You are viewing a plain text version of this content. The canonical link for it is here.
Posted to user@flink.apache.org by Sergii Mikhtoniuk <mi...@gmail.com> on 2020/06/21 20:37:05 UTC

Interaction of watermarks and windows

Greetings,

When playing around with the following simple event-time stream aggregation:

      SELECT
        TUMBLE_START(event_time, INTERVAL '1' DAY) as event_time,
        ...
      FROM input
      GROUP BY TUMBLE(event_time, INTERVAL '1' DAY), symbol

...to my surprise I found out that the tumbling window operator has no
effect on the watermarks of the resulting append stream - the watermarks of
the input stream are propagated as-is.

This seems to be a documented behavior
https://ci.apache.org/projects/flink/flink-docs-stable/dev/stream/operators/windows.html#interaction-of-watermarks-and-windows
but
it's still very counter-intuitive to me and I couldn't find any explanation
of it.

My understanding of the watermarking is that MOST data is expected to
arrive with event time below the stream's watermark.

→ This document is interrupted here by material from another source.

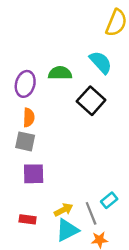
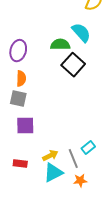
green semicircle: (60, 73) -> (60, 45), moved

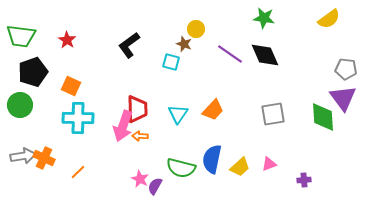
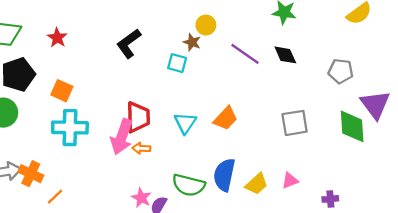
black diamond: (265, 55) -> (285, 55), size x0.7
gray pentagon: (346, 69) -> (341, 71), moved
orange line: (78, 172) -> (55, 197), moved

Late events are either
discarded or should be handled as exceptional cases, e.g. via "allowed
lateness".

So in my aggregation above I was expecting the result watermark to be
offset by ~1 day from the input and be emitted only after a tumbling window
closes. Instead, with input watermarks propagated as-is ALL events in the
resulting stream end up being late in relation to the current watermark...
Doesn't this behavior ruin the composition, as downstream operators will be
discarding all late data?

I'd greatly appreciate if someone could shed light on this design decision.

Thanks,
Sergii

Re: Interaction of watermarks and windows

Posted by Jark Wu <im...@gmail.com>.
Hi Sergii,

Window operator won't affect/adjust the output watermark, it just
propagated as-is which is said in the document.
I think the mistake here is you are using the wrong event-time of the
window, actually, you should use TUMBLE_ROWTIME(...) as event_time [1].
The event-time of the window should be the maximal timestamp of the window,
e.g. a window of [10:00, 11:00), the event-time of this window should be
10:59.999,
not the start time. Because it indicates when this event happens, a window
happens when the window is closed (the max timestamp).
That's how TUMBLE_ROWTIME calculated in Flink SQL.

Best,
Jark

[1]:
https://ci.apache.org/projects/flink/flink-docs-release-1.10/dev/table/sql/queries.html#selecting-group-window-start-and-end-timestamps


On Mon, 22 Jun 2020 at 04:37, Sergii Mikhtoniuk <mi...@gmail.com>
wrote:

> Greetings,
>
> When playing around with the following simple event-time stream
> aggregation:
>
>       SELECT
>         TUMBLE_START(event_time, INTERVAL '1' DAY) as event_time,
>         ...
>       FROM input
>       GROUP BY TUMBLE(event_time, INTERVAL '1' DAY), symbol
>
> ...to my surprise I found out that the tumbling window operator has no
> effect on the watermarks of the resulting append stream - the watermarks of
> the input stream are propagated as-is.
>
> This seems to be a documented behavior
> https://ci.apache.org/projects/flink/flink-docs-stable/dev/stream/operators/windows.html#interaction-of-watermarks-and-windows but
> it's still very counter-intuitive to me and I couldn't find any explanation
> of it.
>
> My understanding of the watermarking is that MOST data is expected to
> arrive with event time below the stream's watermark. Late events are either
> discarded or should be handled as exceptional cases, e.g. via "allowed
> lateness".
>
> So in my aggregation above I was expecting the result watermark to be
> offset by ~1 day from the input and be emitted only after a tumbling window
> closes. Instead, with input watermarks propagated as-is ALL events in the
> resulting stream end up being late in relation to the current watermark...
> Doesn't this behavior ruin the composition, as downstream operators will be
> discarding all late data?
>
> I'd greatly appreciate if someone could shed light on this design decision.
>
> Thanks,
> Sergii
>

Re: Interaction of watermarks and windows

Posted by Benchao Li <li...@apache.org>.
Hi Sergii,

The current watermark strategy is correct.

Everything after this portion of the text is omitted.